Ask any TV reporter — interviewing kids is like going to a casino: there’s that small chance you’ll win big with some adorable, innocent, insightful, sweet or gripping soundbite, but most of the time, prepare to lose big with one word answers and a whole lot of “I don’t know.” And if you find a kid who does have something interesting to say, they may just clam up as soon as the camera is rolling.
So from my past life in broadcasting, I knew that children weren't always the most forthcoming. But when my four kids were little, the ones who could talk would tell me everything. All day. Every day. I had heard about sullen tweens and teens who stopped talking to their moms, but surely, they hadn’t met my two daughters. I knew I was in for a rough ride with my boys, but since they were younger I felt like I had time.
And then one day, my oldest— that sweet, chatty little girl with the curly blond hair —started dismissing me, giving me one word answers, and rolling her eyes at me. I knew what she was doing, and that it was developmentally right on target, but it still hurt.

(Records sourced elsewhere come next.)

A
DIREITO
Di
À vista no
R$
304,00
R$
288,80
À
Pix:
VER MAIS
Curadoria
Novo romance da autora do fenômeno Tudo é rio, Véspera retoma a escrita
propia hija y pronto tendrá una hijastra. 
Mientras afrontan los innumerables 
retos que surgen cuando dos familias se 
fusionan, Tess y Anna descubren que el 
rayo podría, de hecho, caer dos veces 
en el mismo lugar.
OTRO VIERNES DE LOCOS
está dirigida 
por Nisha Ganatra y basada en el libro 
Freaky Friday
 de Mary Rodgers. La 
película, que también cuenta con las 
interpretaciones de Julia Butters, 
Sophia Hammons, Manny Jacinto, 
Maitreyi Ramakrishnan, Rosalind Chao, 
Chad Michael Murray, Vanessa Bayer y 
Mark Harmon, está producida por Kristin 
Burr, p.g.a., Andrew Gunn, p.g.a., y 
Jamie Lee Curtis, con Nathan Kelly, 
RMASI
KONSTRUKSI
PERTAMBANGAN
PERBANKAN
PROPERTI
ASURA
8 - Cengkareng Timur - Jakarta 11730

By then, I had swapped my reporter's mic for an instructor's headset at barre3 in Morristown, New Jersey. I loved everything about it, and considered teaching and taking classes to be a source of so much fun and my not-so-secret weapon against the stress of daily life. All the time, clients would walk into the studio and declare that this was their happy place.
And at one point I put it all together…this is everyone’s happy place because it’s welcoming, no one’s being judgmental, the staff and instructors are there to help everyone who walks in the door, and in class, we meet every client where they are and give them a remarkable workout whether they’re in the best shape of their lives or working through an injury, tending to a pregnancy, or just had a baby.

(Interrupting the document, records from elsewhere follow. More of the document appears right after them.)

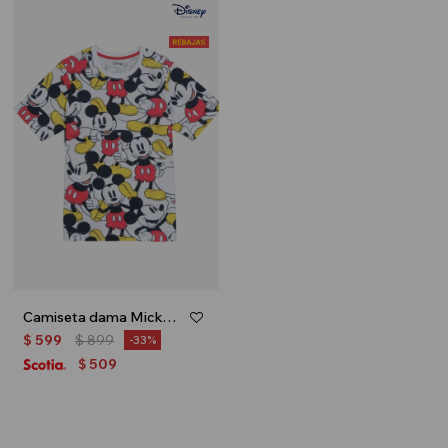
Camiseta dama Mickey - Blanco
$
599
$
899
33
509
$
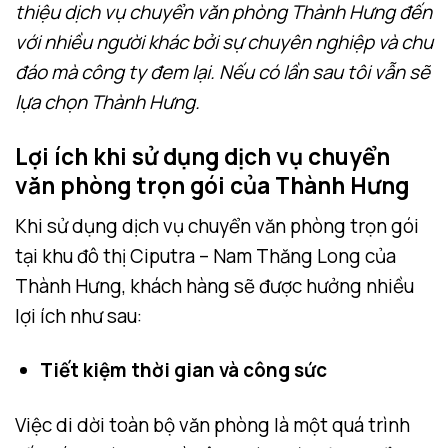
thiệu dịch vụ chuyển văn phòng Thành Hưng đến
với nhiều người khác bởi sự chuyên nghiệp và chu
đáo mà công ty đem lại. Nếu có lần sau tôi vẫn sẽ
lựa chọn Thành Hưng.
Lợi ích khi sử dụng dịch vụ chuyển
văn phòng trọn gói của Thành Hưng
Khi sử dụng dịch vụ chuyển văn phòng trọn gói
tại khu đô thị Ciputra – Nam Thăng Long của
Thành Hưng, khách hàng sẽ được hưởng nhiều
lợi ích như sau:
Tiết kiệm thời gian và công sức
Việc di dời toàn bộ văn phòng là một quá trình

I took stock of how things were and asked myself if I was doing at home what came naturally at the studio. At barre3 we build in the time to connect with clients before and after class. Was I really being present with them in the morning and afternoon? No. I was rushing around, taking care of their needs, but not really connecting. When I was at the studio, I’d never skip greeting a client with good eye contact and a smile, so why not slow down and give that to my kids?
As for being non-judgmental. Well…that’s really hard as a mom, right? These knuckleheads are doing ridiculous things. All. Day. Long. Like leaving a carton of milk out on the counter overnight, or making a huge mess and then walking away, only to blame it on their siblings when asked about it. Need I go on? It would impossible to stay neutral all the time. But I started being mindful of the vibe I was putting out there—because we all know it matters.
And finally, at barre3 we’re so well trained to find what’s going right with someone’s work out —be it their posture, their breathing, their focus, their effort, or how about this: despite all they may have going on, the fact that they even showed up that day. What if I started doing that with my kids? Just catching something they’re doing well, however small, and complimenting them? And when I started looking for those little things, they were so exciting to find. I love how you’re teaching your little brother how to make bubble letters…That’s so cool how you did your hair today! You finished your homework, you rockstar!
So I started practicing this (and practicing, and practicing). I have absolutely stumbled, lost my temper, decided in the heat of the moment that one or all of them didn’t deserve my patience. But I have to say, as I keep going, my teen is a little more chatty, and I feel like I have a more open relationship with her and her younger siblings. And it’s because these tools help me see them. Every day.
And since I’ve grown accustomed to having a teen (and in two months I'll have two of them), I know that there will be days I just can’t get any of them to interact all that much. And that’s fine. I just keep doing my thing so that when they do feel like talking, I won’t miss it.
So I decided for the sake of experiment to take some of those principles and apply them at home. As soon as the idea came to me, I felt scared. I think I knew what I’d learn: that my daughter might open up more if I actually showed her I was there to listen.